Wednesday May 21, 2008 MYT 1:11:27 PM THESTAR
By MAZWIN NIK ANIS
PUTRAJAYA: There is fresh hope for the long-overdue monorail project at the federal administrative capital to be revived.
The Government has directed Putrajaya Corporation to engage a consultant to look at the project's "financial model" to determine its feasibility.

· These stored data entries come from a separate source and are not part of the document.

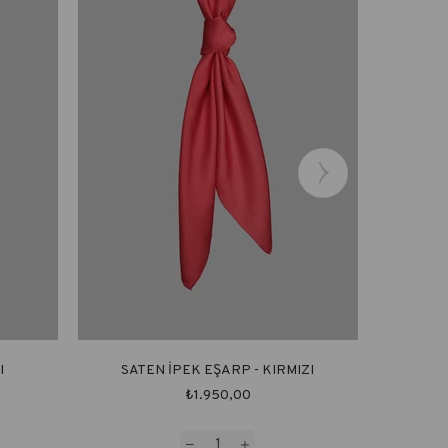
I
SATEN İPEK EŞARP - KIRMIZI
SA
₺1.950,00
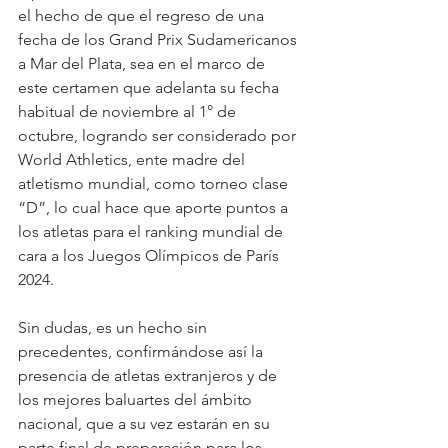
el hecho de que el regreso de una 
fecha de los Grand Prix Sudamericanos 
a Mar del Plata, sea en el marco de 
este certamen que adelanta su fecha 
habitual de noviembre al 1° de 
octubre, logrando ser considerado por 
World Athletics, ente madre del 
atletismo mundial, como torneo clase 
“D”, lo cual hace que aporte puntos a 
los atletas para el ranking mundial de 
cara a los Juegos Olímpicos de París 
2024.
Sin dudas, es un hecho sin 
precedentes, confirmándose así la 
presencia de atletas extranjeros y de 
los mejores baluartes del ámbito 
nacional, que a su vez estarán en su 
parte final de preparación para los 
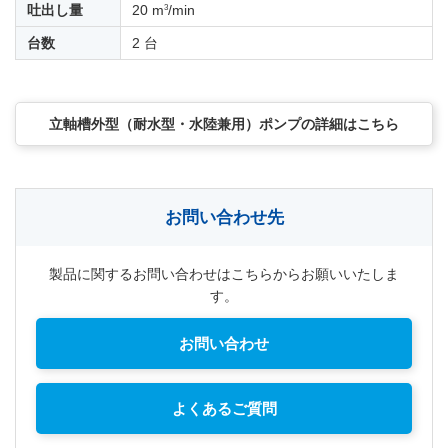
3
吐出し量
20 m
/min
台数
2 台
立軸槽外型（耐水型・水陸兼用）ポンプの詳細はこちら
お問い合わせ先
製品に関するお問い合わせはこちらからお願いいたしま
す。
お問い合わせ
よくあるご質問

Its president Tan Sri Samsudin Osman said the consultant, engaged recently, would also later make recommendations whether to go ahead or scrap the project.

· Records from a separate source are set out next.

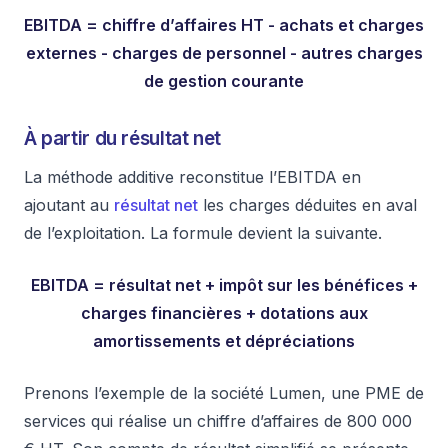
EBITDA = chiffre d’affaires HT - achats et charges
externes - charges de personnel - autres charges
de gestion courante
À partir du résultat net
La méthode additive reconstitue l’EBITDA en
ajoutant au
résultat net
les charges déduites en aval
de l’exploitation. La formule devient la suivante.
EBITDA = résultat net + impôt sur les bénéfices +
charges financières + dotations aux
amortissements et dépréciations
Prenons l’exemple de la société Lumen, une PME de
services qui réalise un chiffre d’affaires de 800 000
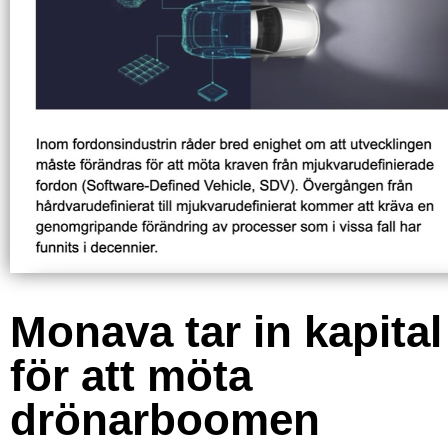
Monava tar in kapital
för att möta
drönarboomen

"We have given the local-based consultant three months to work on this. Providing efficient public transport is a challenge to Putrajaya Corporation. With the monorail in place, we will have no problem in providing good transport facilities to the public," he said.
Samsudin was speaking to reporters Wednesday after exchanging documents between Putrajaya Corporation and the Indonesian Government over the purchase of 1.2ha land worth RM35mil at the diplomatic precinct. The land at Precinct 4 is meant for the construction of a new Indonesian Embassy here, replacing the existing facility located along Jalan Tun Razak.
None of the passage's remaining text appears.